In the end you manually create a normal map for each situation and area of the mesh and blend them into a layered map solution based on a single float driver attribute. Thats about the simplest way of doing I could think of.

Also if its for clothes you might want to find a way to measure when the cloth is supposed to show wrinkles. That could be by measuring the distance between two bones on the outer ends of an area. Or the angle between some links in a bone chain. Or by somehow measuring the overall surface area of the mesh (not sure how to implement that in ue4 tho)
… theres a lot of ways to go about this.

Maybe if you can post a screenshot of the cloth piece and of the wrinkle maps, we can help find a more optimized solution.

Sadly the model isn’t ready yet (still being modeled, not yet sculpted), as my goal was to figure this out before getting that far so the method is considered during the workflow, but here are the references that illustrate what I’m trying to achieve:

The angle of the joints would blend the maps in for the area that’s bending.
5aad46447058fb7f5e2fcdaaffb0426f3780c512.jpeg

Leg(s) extended: folds and creases are added on the front of the knee(s)

Leg(s) contracted: front of the knee(s) are stretched smooth, and folds and creases are added behind the knee(s)

This image is pretty much what I’m trying to do, but would be achieved by blending between just 3 maps in and out:


See how the rotation of the shoulder changes the wrinkles and folds in his jacket.

Pretty much every joint would reveal a different area of the maps, which map it reveals would depend on the rotation. for example:

(any axis)
rotation 0 = neutral map
rotation + = contraction map
rotation - = extension map

But this needs to work for every mesh deforming joint, as each wrinkle map (neutral, contract, extend) would cover the whole body, but only have small areas revealed as the joints move.
Uncharted 4 also achieved this, for clothes and Nathan Drakes arms:

This is what they sculpted in Zbrush

And this is it in their engine:

Batman Arkham Knight did this just using a base normal map, then an extending normal map, and contracting normal map that covered the whole character (well, they sectioned out the head, the cowl, and body).
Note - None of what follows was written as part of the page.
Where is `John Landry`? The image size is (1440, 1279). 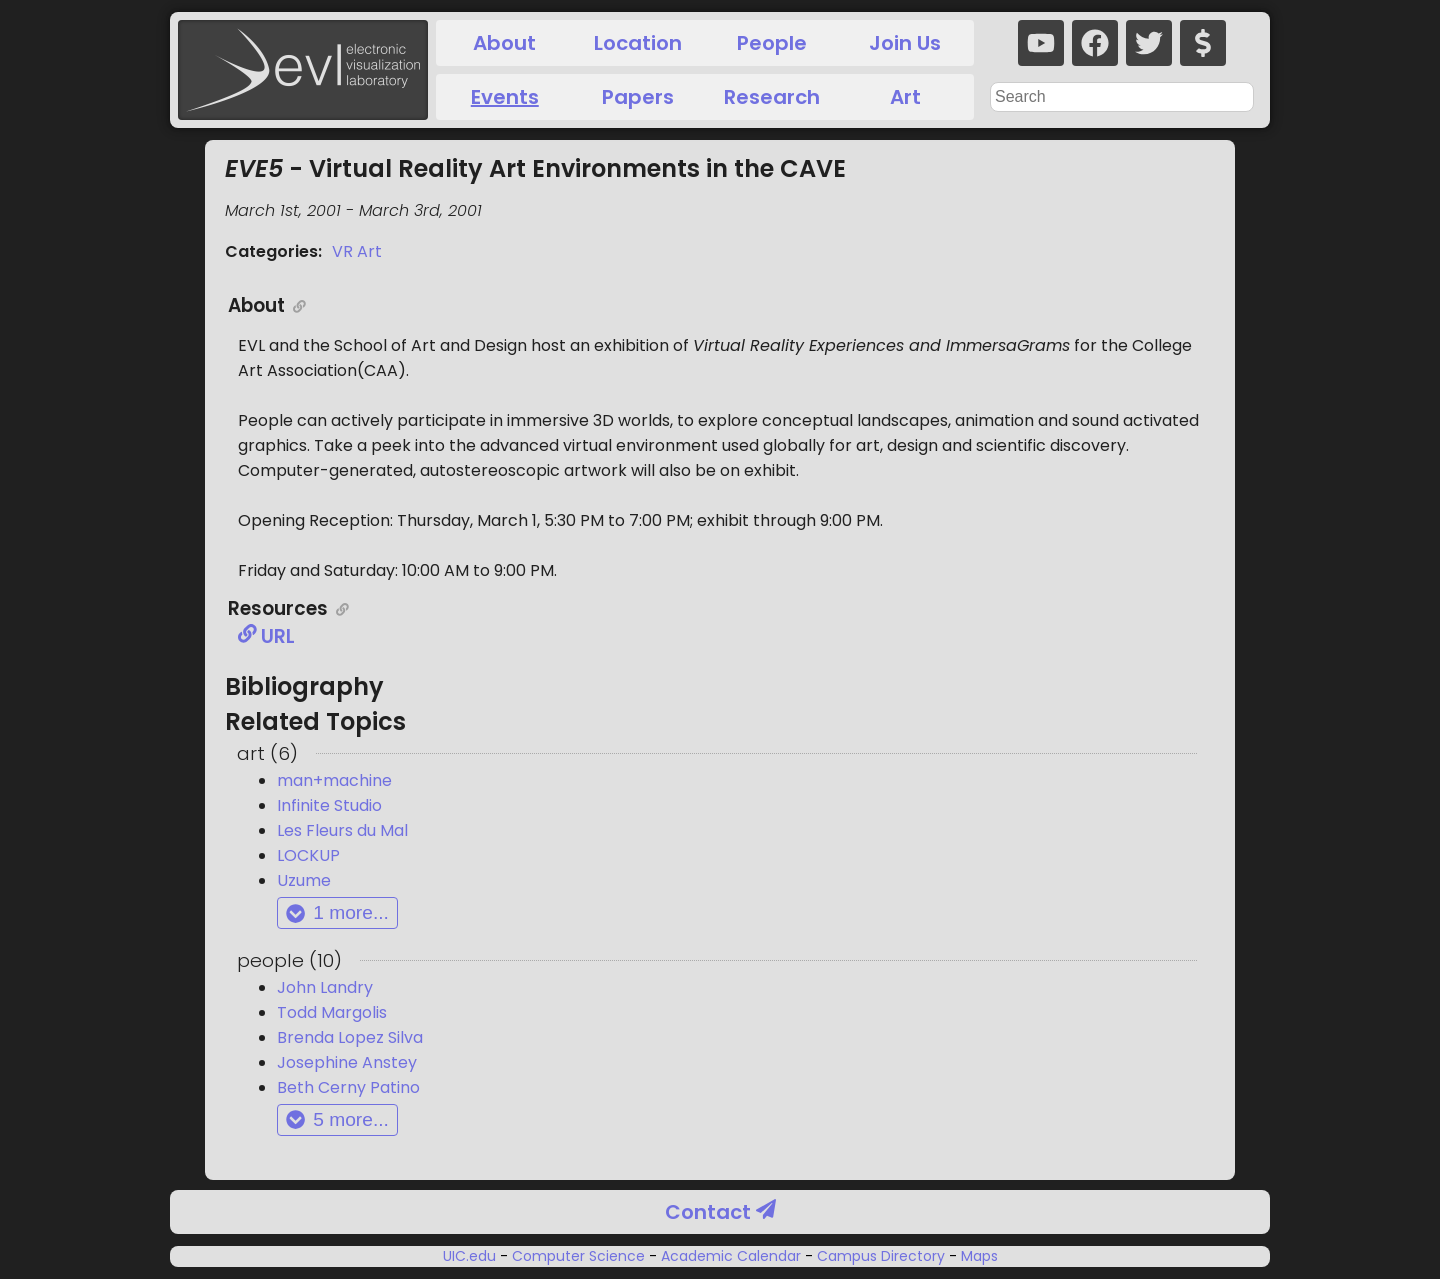 John Landry is located at coordinates (325, 987).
But I can’t post Rocksteady’s normal maps because that would be copyright infringement, but they only created 3 normal maps for a given section (head, body, cowl). I’m just trying to find out how to blend between them in UE4.

Perhaps something can be done with vertex colors? (but I wouldn’t know how to use them dynamically for blending the material in realtime).
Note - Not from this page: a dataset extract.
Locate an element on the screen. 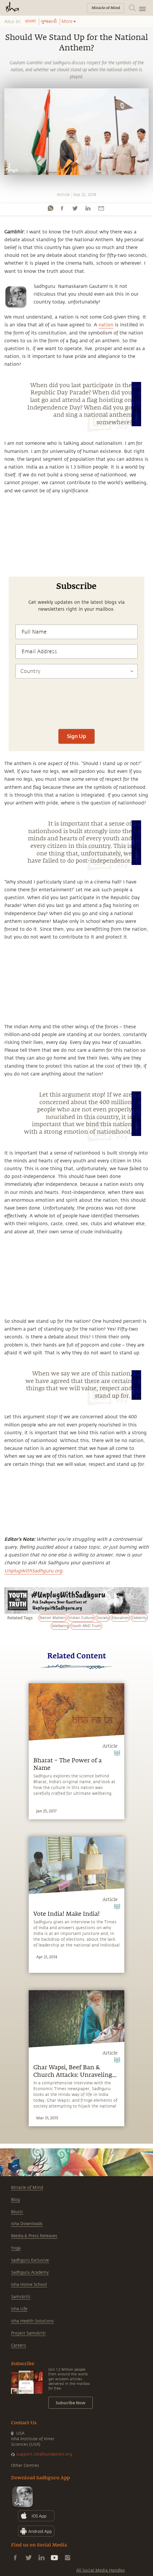 This screenshot has height=2576, width=153. [presentation] is located at coordinates (76, 706).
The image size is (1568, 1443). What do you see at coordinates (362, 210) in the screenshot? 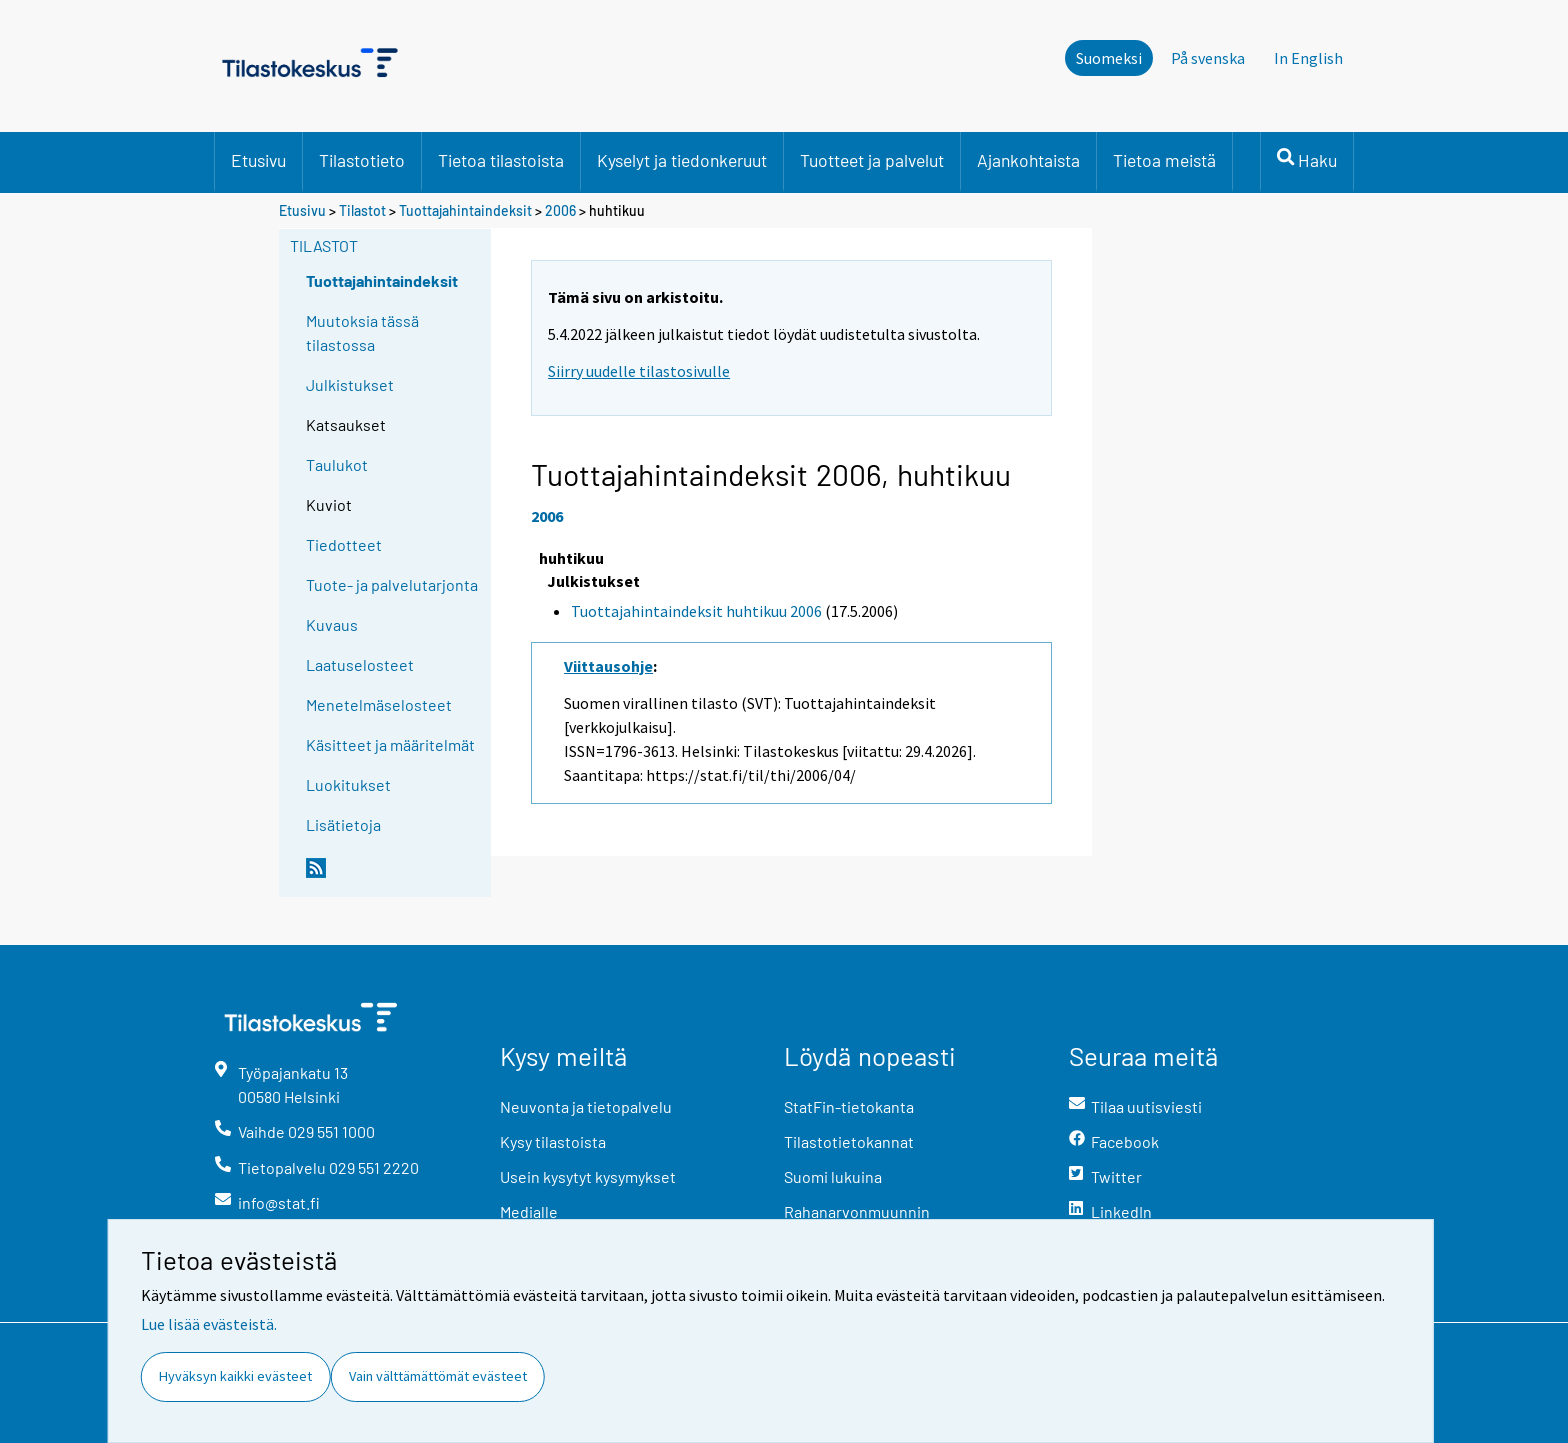 I see `Tilastot` at bounding box center [362, 210].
The number of normal maps is less a problem than having the material know when to apply them. Have a look at Activision’s Digital Ira (the real time version of Ira) - they store per-vertex stress in textures, but there’s also some kind of solver for vertex deformation from a reference pose. If you can figure out what they’re doing, you could likely get an animation blueprint to push the relevant data to a material. I don’t think there’s anything in the material editor alone that will get you there.

Thanks, I’ll take a look at that.
I thought that this would involve blue print at some point. In fact, I wasn’t sure if I should post this thread in rendering or in blue print :confused:

What caught my eye int hat digital Ira demo is the “Dynamic Weight Map Texture Blending”.

I think this is what’s needed to accomplish this, would anyone know how to set up something of similar effect in blueprint or the material editor?

I’m looking for this as well, is there anyone who get to material shaders tension map?

Seems like just masking and blending between different versions of the normal map should go a long way.

Yes, but generating those masks is where I’m stuck. In blender they have a way of keeping track of vertex deformation and translate that data into vertex colors (which is used to mask different textures)

I meant just masking body parts, such as the hand, then blending between flexed, neutral, and extended normals based on bone orientation.